I’m a UK developer. tbh I don’t think the job market is that dissimilar to anywhere else based off what I’ve read on this forum and elsewhere.

“breaking into tech” is too broad of a goal for anyone to constructively advise. What job specifically do you want? Data analysis or web development are very different career paths, and even within web dev - frontend and backend tend to be different career paths,

What’s your Github like? Do you have a portfolio?

2 Likes

Hello,

Thank you for your response, and I apologize for the lack of specificity in my previous message. I appreciate your advice, and I will provide more details regarding my desired career path and current progress.

My goal is to break into a junior full-stack web developer role or a junior front-end web developer role. While my desired industry is finance, I understand the competitiveness of those positions and I am open to exploring opportunities in development shops as well. At this stage, my primary focus is on obtaining my first job in the industry, and I would greatly appreciate any guidance you can offer in that regard.

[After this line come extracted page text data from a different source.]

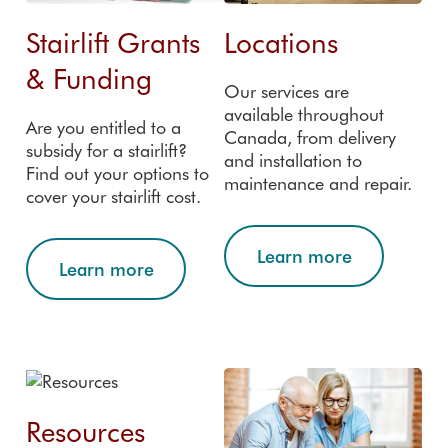
FAQs
registration
Custom
Stairlift Grants
Locations
er
reviews
& Funding
Our services are
Accredit
available throughout
ations
Are you entitled to a
Canada, from delivery
subsidy for a stairlift?
and installation to
Find out your options to
maintenance and repair.
cover your stairlift cost.
Learn more
Learn more
Resources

I am also open to considering a data analyst role as a last resort, and I plan to learn Python and SQL to support that path. Currently, I am proficient as a beginner in the MERN stack. However, I intend to add TypeScript and Material UI to my skill set before moving on to Python and SQL. I am aware that I am still at an early stage in my learning journey, and I understand that I have a long way to go. Therefore, any advice that is suitable for someone at my level would be highly appreciated.

I apologize if I was not clear in my previous message. I am still in the early stages of my learning journey, having only started a few months ago. I have created some front-end development projects from the FCC course and I am currently working on my first full-stack project using React, which is a library management software for my church. In the future, I plan to create finance-related portfolio projects to better align with my career aspirations.

To achieve my goal of securing a junior developer position within a year, I am planning to create a total of five portfolio projects and develop a website to showcase my work before I start actively searching for job opportunities.

Regarding my GitHub, I must admit that it is not ideal at the moment. Most of my work has been done locally, with only occasional collaborations with friends for bug fixes. However, I am committed to improving it and plan to make daily pushes to showcase my progress.

I’m glad you commented on Maciek Sitkowski’s profile and story because I found in your FCC history and I find it extremely inspiring and educational. It’s always helpful to learn from the experiences of others in the field.

In terms of networking and improving my skills, could you recommend any coding meetups, clubs, and hackathons in London? These events offer great opportunities to connect with like-minded individuals, learn from experienced professionals, and enhance my coding abilities.

I hope this response provides the clarification you were looking for, and thank you for your time and patience in reading my submission.

Best regards,
Nqobile

Thanks for the clarification. I can see you’ve done the research into what’s involved in switching careers to web development and your plan sounds pretty solid and realistic.

These are very good skills to learn. Keep expanding your knowledge of MERN. Additional technologies worth learning in that ecosystem include Node / Express, React Query, Formik or React Hook Form, Styled Components, Jest, Testing Library, Cypress, Storybook. I also hear GraphQL mentioned a lot but I haven’t had the need to learn it yet.

Also learn about Agile philosophies and workflows and how development is done in a team environment.

This sounds like a good plan. Don’t get too hung up on the number. I think even one or two full-stack projects that have received a lot of care, thought, attention and improvement over a period of months would be sufficient. Avoid tutorial projects and build projects that you care enough about to commit to improving over a longer period of time.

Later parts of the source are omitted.